En este recorrido que hicimos en coche por la condición convaleciente de mi amigo, fuimos recorriendo bosques, subiendo outeiros, bajando pequeñas cimas, por carreteras serpenteantes que se abrían camino sutilmente sin siquiera molestar aquellas umbrosas carballeiras. Y llegamos a Loboso, el lugar que yo tenía más interés en visitar. Ya había estado otra vez allí, pero ahora quería fijarme bien y con todo detalle en la casa de Melle, un viejo caserón que protagoniza un relato de Cunqueiro, en el libro Escola de menciñeiros, el titulado Melle de Loboso.
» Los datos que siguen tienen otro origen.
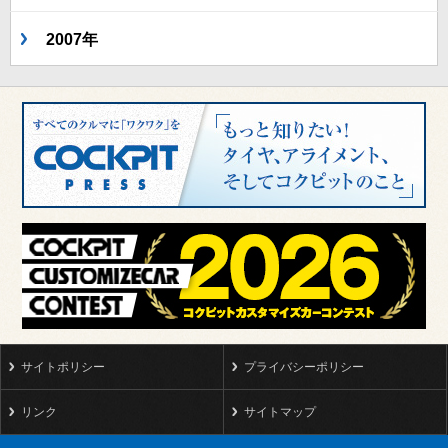
2007年
サイトポリシー
プライバシーポリシー
リンク
サイトマップ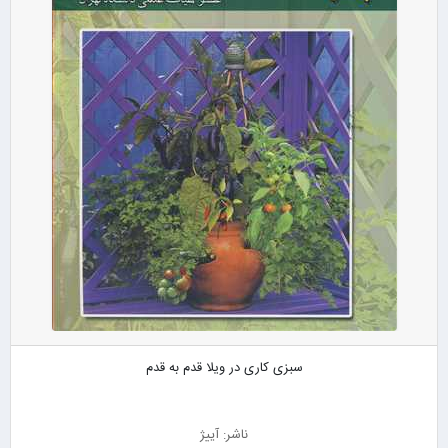
سبزی کاری در ویلا قدم به قدم
ناشر: آییژ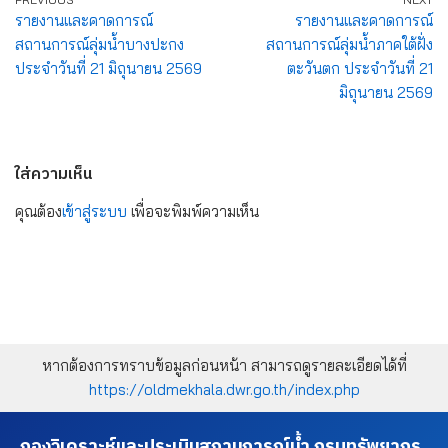
รายงานและคาดการณ์
รายงานและคาดการณ์
สถานการณ์ลุ่มน้ำบางปะกง
สถานการณ์ลุ่มน้ำภาคใต้ฝั่ง
ประจำวันที่ 21 มิถุนายน 2569
ตะวันตก ประจำวันที่ 21
มิถุนายน 2569
ใส่ความเห็น
คุณต้อง
เข้าสู่ระบบ
เพื่อจะพิมพ์ความเห็น
หากต้องการทราบข้อมูลก่อนหน้า สามารถดูรายละเอียดได้ที่
https://oldmekhala.dwr.go.th/index.php
กองวิเคราะห์และประเมินสถานการณ์น้ำ กรมทรัพยากร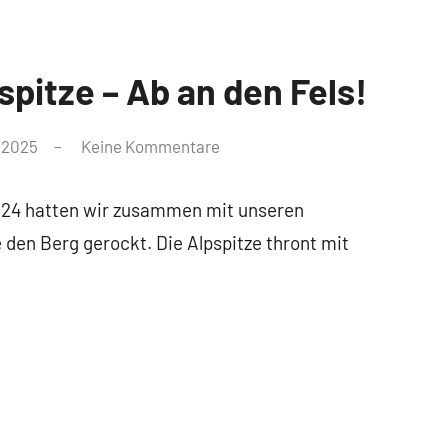
spitze – Ab an den Fels!
 2025
Keine Kommentare
024 hatten wir zusammen mit unseren
 den Berg gerockt. Die Alpspitze thront mit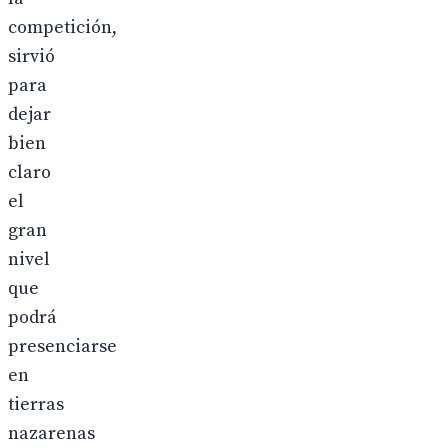
competición,
sirvió
para
dejar
bien
claro
el
gran
nivel
que
podrá
presenciarse
en
tierras
nazarenas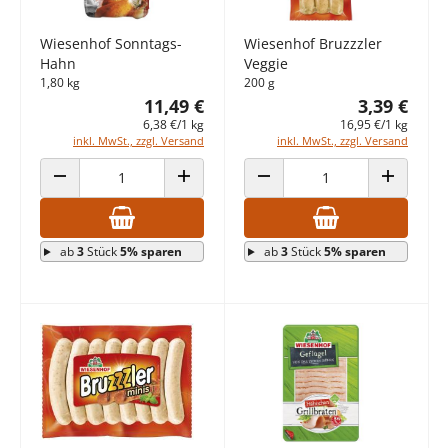
Wiesenhof Sonntags-
Wiesenhof Bruzzzler
Hahn
Veggie
1,80 kg
200 g
11,49 €
3,39 €
6,38 €/1 kg
16,95 €/1 kg
inkl. MwSt., zzgl. Versand
inkl. MwSt., zzgl. Versand
ANZAHL VERRINGERN
ANZAHL ERHÖHEN
ANZAHL VERRINGERN
ANZAHL E
ab
3
Stück
5% sparen
ab
3
Stück
5% sparen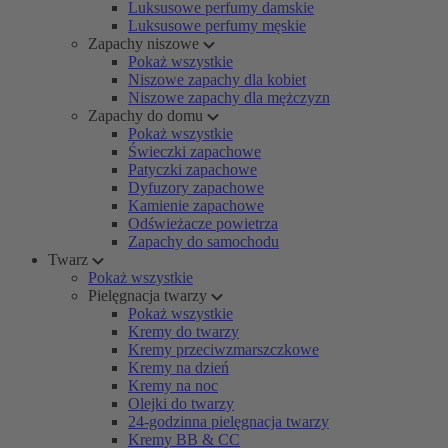
Luksusowe perfumy damskie
Luksusowe perfumy męskie
Zapachy niszowe
Pokaż wszystkie
Niszowe zapachy dla kobiet
Niszowe zapachy dla mężczyzn
Zapachy do domu
Pokaż wszystkie
Świeczki zapachowe
Patyczki zapachowe
Dyfuzory zapachowe
Kamienie zapachowe
Odświeżacze powietrza
Zapachy do samochodu
Twarz
Pokaż wszystkie
Pielęgnacja twarzy
Pokaż wszystkie
Kremy do twarzy
Kremy przeciwzmarszczkowe
Kremy na dzień
Kremy na noc
Olejki do twarzy
24-godzinna pielęgnacja twarzy
Kremy BB & CC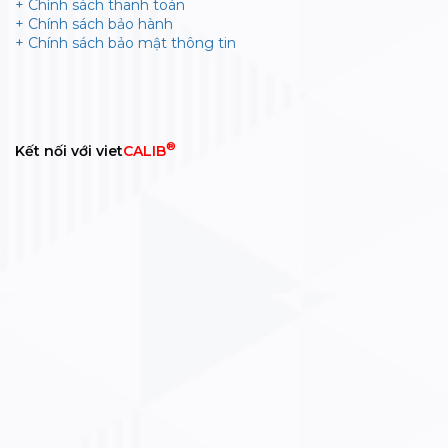
+ Chính sách thanh toán
+ Chính sách bảo hành
+ Chính sách bảo mật thông tin
®
Kết nối với viet
CALIB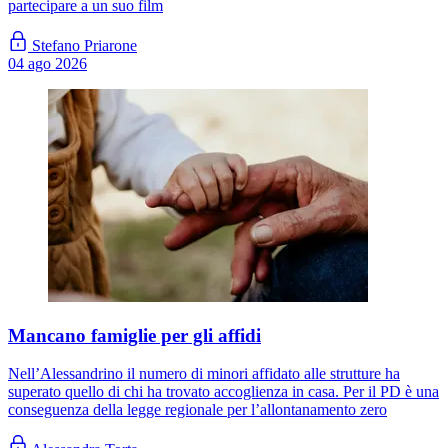
partecipare a un suo film
Stefano Priarone
04 ago 2026
Mancano famiglie per gli affidi
Nell’Alessandrino il numero di minori affidato alle strutture ha
superato quello di chi ha trovato accoglienza in casa. Per il PD è una
conseguenza della legge regionale per l’allontanamento zero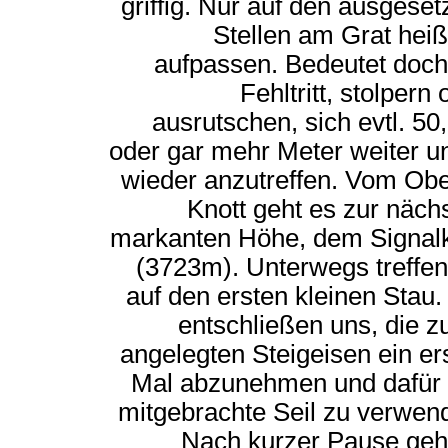
griffig. Nur auf den ausgeset
Stellen am Grat heiß
aufpassen. Bedeutet doch
Fehltritt, stolpern 
ausrutschen, sich evtl. 50
oder gar mehr Meter weiter u
wieder anzutreffen. Vom Ob
Knott geht es zur näch
markanten Höhe, dem Signal
(3723m). Unterwegs treffen
auf den ersten kleinen Stau.
entschließen uns, die z
angelegten Steigeisen ein er
Mal abzunehmen und dafür
mitgebrachte Seil zu verwen
Nach kurzer Pause geh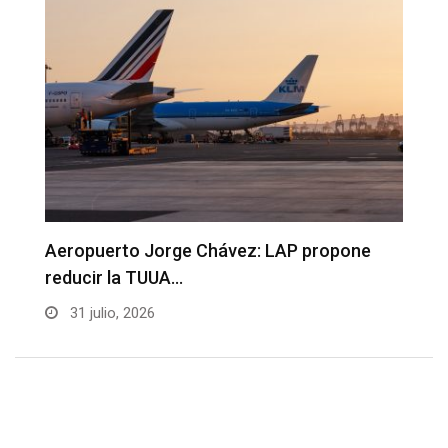
Aeropuerto Jorge Chávez: LAP propone
Turi
reducir la TUUA…
5,35
31 julio, 2026
21 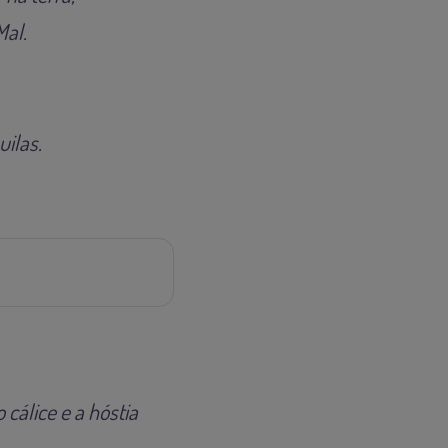
Mal.
ilas.
cálice e a hóstia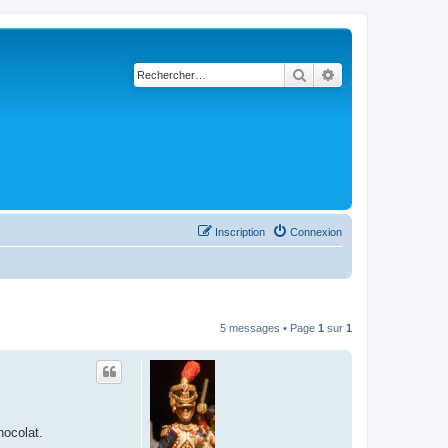
Rechercher
Recherche avancé
Inscription
Connexion
5 messages • Page
1
sur
1
hocolat.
Situados en una pequeña loma frente a la casa familiar del tal Melle (que Cunqueiro visitó alguna vez desplazándose desde Mondoñedo y atravesando a caballo la sierra de A Corda), uno puede entender perfectamente lo que es el «Realismo mágico» sin necesidad de acudir a los novelistas hispanoamericanos. En ese relato Cunqueiro cuenta que un vecino de Loboso, de nombre Melle, siendo ya muy mayor, se empeñó en aprender a escribir para, una vez muerto, poder mandar noticias desde el Más Allá. Para que no hubiese dudas, las escribiría en papel de barba, que habían de meter en el féretro, juntamente con varios lápices bien afilados. Murió Melle y todos sus parientes estuvieron muy atentos a cualquier aviso escrito. Al cabo de un tiempo, en un huevo de gallina, el sobrino encontró un papel con este mensaje: «Arreglad la chimenea. Tu tío que lo es Victoriano Melle». Días más tarde, un vendaval alocado derribó la chimenea de la casa. Mi amigo y yo estuvimos allí parados, como tontos, contemplando aquella noble chimenea, caída sobre el techo abandonado. Menos mal que la literatura sirve para rescatar ruinas.